Collected data:
====

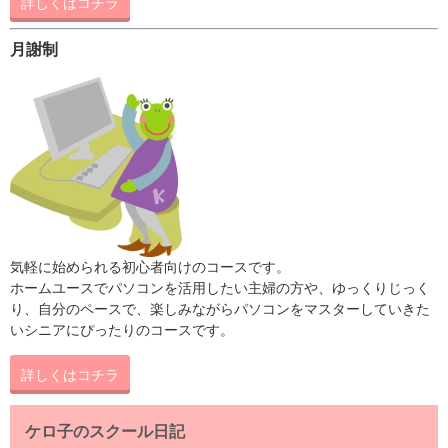
詳しくはコチラ
月謝制
気軽に始められる初心者向けのコースです。
ホームユースでパソコンを活用したい主婦の方や、ゆっくりじっく
り、自分のペースで、楽しみながらパソコンをマスターしていきた
いシニアにぴったりのコースです。
詳しくはコチラ
ケロ子のスクール日記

====

YOUR ASSIGNMENT: The records above should be reproduced exactly, with no pictures included.

EXERCISE SOLUTION:
詳しくはコチラ
月謝制
気軽に始められる初心者向けのコースです。
ホームユースでパソコンを活用したい主婦の方や、ゆっくりじっく
り、自分のペースで、楽しみながらパソコンをマスターしていきた
いシニアにぴったりのコースです。
詳しくはコチラ
ケロ子のスクール日記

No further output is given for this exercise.